It literally hurts me to see people destroying themselves with drugs. I think the duty of a homeless person to change anything in order to sooth my hurts is exactly equal to zero. But that doesn't make the hurt not exist.

And yeah, I avoid businesses in areas where I want to avoid that hurt, and I'm not alone in that.

And yeah, when you destroy yourself with drugs you're subtracting epsilon from the GNP, so it effects the economy.

So that's three lies in one sentence.

I support your right to destroy yourself and hate it when you do that.


Ask retail business owners in downtown San Francisco whether their business is hurt by drug use in the area. I'd guess over 95% would say it definitely does. Also at least in some small ways it does hurt their customers. Just yesterday I had a lot of trouble finding a local business that would allow me to use a restroom, even if I was a paying customer. They didn't have to explain the reason.
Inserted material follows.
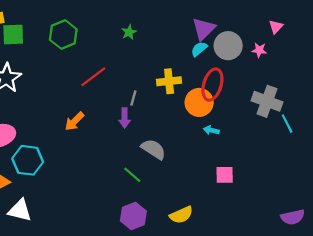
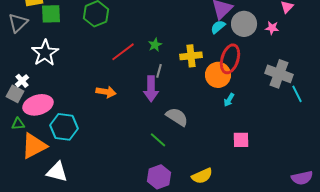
green star: (129, 32) -> (155, 45), moved
purple arrow: (125, 118) -> (151, 89), size x1.4
orange arrow: (74, 121) -> (106, 92), turned -126
cyan arrow: (211, 130) -> (229, 100), turned -72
Drug use in my area does not affect most(all?) businesses. I use commercial bathrooms all over where I live, too, and they're not even so much as locked. There's your counter-anecdata.


Where do you live? You may think your area has a drug problem, but it’s probably not on the level of these large west coast cities.


>It literally hurts me to see people destroying themselves with drugs.

It's a bit of a trap to build society around this, though. It hurts Christians to see people living a homosexual lifestyle (destroying themselves with sin). It hurts anti-miscegenists to see biracial marriages (destroying themselves through corruption). Et cetera.


Strong agree. Which is why my emotional hurt should create no obligation from the homeless or anyone else. But it's still real even if we choose not to act on it, and it still changes behavior with economic consequences.


high rent and car centric cities does worse for all the metrics you mentioned, so you're wrong on all accounts of your hot take


"It's very literally not hurting you, your business, or the economy"

Weirdly, I'm way less likely to spend my time or money in a neighborhood overrun by people selling or using hard drugs, so I think this statement is "literally" not accurate.


I'm for drug legalization and bodily autonomy, but that doesn't mean individuals get to a monopolize public Commons and resources.

At best, users should be able to occupy public spaces proportional to their population, and receive resources proportional to their contribution.


We spend tens of thousands of dollars per homeless person, and even more per drug user. We should just sweep them up and move them to forests or parking lots where they can camp. Much easier to manage them, and the drug dealers will know where to go. I don't see why they should have the right to tens of thousands of dollars in free resources PLUS living where all of the tourists and workers need to go.

I say, move them to the woods. If you want to go camping, do it in nature


Give homes to the homeless. It works.


Any chance these are astroturfed? The logic being that pro-cleanup folks are helping to push the overall impression of total bankruptcy to induce demand for their position?

To be clear: no judgment on my part. Berkeley/sf resident for 12 years and I say bring in the bulldozers.


> Created by an entity called the Drug User Liberation Collective

Interesting, did the organization acknowledge it was them? I could also see the opponents creating the same flier and posting it. "Yeah we're going to be buying, selling drugs and shoplifting here and nothing you can do about it" could just as well be a way for those against those things to raise more awareness and drum up support for their own cause.

I am not saying this is the case, but I could also see it working that way as well.


> “People who use drugs are not morally corrupt.”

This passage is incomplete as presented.